> [WHAT IS EXPECTED]
Copy the records below without altering a single word.

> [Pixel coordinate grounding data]
########
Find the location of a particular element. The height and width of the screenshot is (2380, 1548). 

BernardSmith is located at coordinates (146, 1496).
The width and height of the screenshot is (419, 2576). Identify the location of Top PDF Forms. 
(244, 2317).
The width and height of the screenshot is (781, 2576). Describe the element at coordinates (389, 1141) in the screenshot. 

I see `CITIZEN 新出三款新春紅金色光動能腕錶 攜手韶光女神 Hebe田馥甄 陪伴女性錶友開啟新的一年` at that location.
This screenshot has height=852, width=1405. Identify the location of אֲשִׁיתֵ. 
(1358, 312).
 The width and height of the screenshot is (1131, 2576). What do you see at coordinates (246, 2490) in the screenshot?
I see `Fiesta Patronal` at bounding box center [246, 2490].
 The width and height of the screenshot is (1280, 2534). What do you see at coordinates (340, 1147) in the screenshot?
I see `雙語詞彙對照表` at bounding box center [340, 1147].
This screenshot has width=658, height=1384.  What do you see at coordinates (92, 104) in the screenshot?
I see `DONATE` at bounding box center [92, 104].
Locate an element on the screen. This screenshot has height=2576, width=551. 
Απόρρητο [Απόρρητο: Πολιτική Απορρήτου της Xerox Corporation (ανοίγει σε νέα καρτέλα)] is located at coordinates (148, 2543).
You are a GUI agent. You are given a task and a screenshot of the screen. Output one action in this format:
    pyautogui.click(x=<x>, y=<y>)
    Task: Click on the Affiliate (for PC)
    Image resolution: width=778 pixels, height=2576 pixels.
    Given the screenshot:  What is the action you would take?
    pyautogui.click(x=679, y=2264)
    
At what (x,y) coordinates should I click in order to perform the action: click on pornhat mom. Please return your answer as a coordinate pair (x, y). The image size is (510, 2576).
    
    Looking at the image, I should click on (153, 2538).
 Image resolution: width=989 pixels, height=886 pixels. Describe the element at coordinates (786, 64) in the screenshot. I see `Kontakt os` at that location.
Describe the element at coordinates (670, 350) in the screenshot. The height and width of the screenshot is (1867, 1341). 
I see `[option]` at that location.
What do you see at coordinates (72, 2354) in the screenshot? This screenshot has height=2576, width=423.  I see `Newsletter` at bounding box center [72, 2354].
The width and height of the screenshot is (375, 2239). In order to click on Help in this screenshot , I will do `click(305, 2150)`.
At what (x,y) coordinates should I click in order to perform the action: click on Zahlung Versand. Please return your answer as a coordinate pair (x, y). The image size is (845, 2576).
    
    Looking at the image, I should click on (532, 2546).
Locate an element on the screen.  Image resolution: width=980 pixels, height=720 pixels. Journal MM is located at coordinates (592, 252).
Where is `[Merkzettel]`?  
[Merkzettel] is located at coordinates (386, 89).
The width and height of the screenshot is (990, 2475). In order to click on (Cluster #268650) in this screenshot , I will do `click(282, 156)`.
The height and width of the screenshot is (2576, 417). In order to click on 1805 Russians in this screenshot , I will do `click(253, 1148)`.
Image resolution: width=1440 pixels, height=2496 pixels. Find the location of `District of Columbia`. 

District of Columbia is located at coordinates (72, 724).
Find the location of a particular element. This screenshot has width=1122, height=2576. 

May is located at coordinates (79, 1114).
########
> [ANSWER]
Find the location of a particular element. The height and width of the screenshot is (2380, 1548). 

BernardSmith is located at coordinates (146, 1496).
The width and height of the screenshot is (419, 2576). Identify the location of Top PDF Forms. 
(244, 2317).
The width and height of the screenshot is (781, 2576). Describe the element at coordinates (389, 1141) in the screenshot. 

I see `CITIZEN 新出三款新春紅金色光動能腕錶 攜手韶光女神 Hebe田馥甄 陪伴女性錶友開啟新的一年` at that location.
This screenshot has height=852, width=1405. Identify the location of אֲשִׁיתֵ. 
(1358, 312).
 The width and height of the screenshot is (1131, 2576). What do you see at coordinates (246, 2490) in the screenshot?
I see `Fiesta Patronal` at bounding box center [246, 2490].
 The width and height of the screenshot is (1280, 2534). What do you see at coordinates (340, 1147) in the screenshot?
I see `雙語詞彙對照表` at bounding box center [340, 1147].
This screenshot has width=658, height=1384.  What do you see at coordinates (92, 104) in the screenshot?
I see `DONATE` at bounding box center [92, 104].
Locate an element on the screen. This screenshot has height=2576, width=551. 
Απόρρητο [Απόρρητο: Πολιτική Απορρήτου της Xerox Corporation (ανοίγει σε νέα καρτέλα)] is located at coordinates (148, 2543).
You are a GUI agent. You are given a task and a screenshot of the screen. Output one action in this format:
    pyautogui.click(x=<x>, y=<y>)
    Task: Click on the Affiliate (for PC)
    Image resolution: width=778 pixels, height=2576 pixels.
    Given the screenshot:  What is the action you would take?
    pyautogui.click(x=679, y=2264)
    
At what (x,y) coordinates should I click in order to perform the action: click on pornhat mom. Please return your answer as a coordinate pair (x, y). The image size is (510, 2576).
    
    Looking at the image, I should click on (153, 2538).
 Image resolution: width=989 pixels, height=886 pixels. Describe the element at coordinates (786, 64) in the screenshot. I see `Kontakt os` at that location.
Describe the element at coordinates (670, 350) in the screenshot. The height and width of the screenshot is (1867, 1341). 
I see `[option]` at that location.
What do you see at coordinates (72, 2354) in the screenshot? This screenshot has height=2576, width=423.  I see `Newsletter` at bounding box center [72, 2354].
The width and height of the screenshot is (375, 2239). In order to click on Help in this screenshot , I will do `click(305, 2150)`.
At what (x,y) coordinates should I click in order to perform the action: click on Zahlung Versand. Please return your answer as a coordinate pair (x, y). The image size is (845, 2576).
    
    Looking at the image, I should click on (532, 2546).
Locate an element on the screen.  Image resolution: width=980 pixels, height=720 pixels. Journal MM is located at coordinates (592, 252).
Where is `[Merkzettel]`?  
[Merkzettel] is located at coordinates (386, 89).
The width and height of the screenshot is (990, 2475). In order to click on (Cluster #268650) in this screenshot , I will do `click(282, 156)`.
The height and width of the screenshot is (2576, 417). In order to click on 1805 Russians in this screenshot , I will do `click(253, 1148)`.
Image resolution: width=1440 pixels, height=2496 pixels. Find the location of `District of Columbia`. 

District of Columbia is located at coordinates (72, 724).
Find the location of a particular element. This screenshot has width=1122, height=2576. 

May is located at coordinates (79, 1114).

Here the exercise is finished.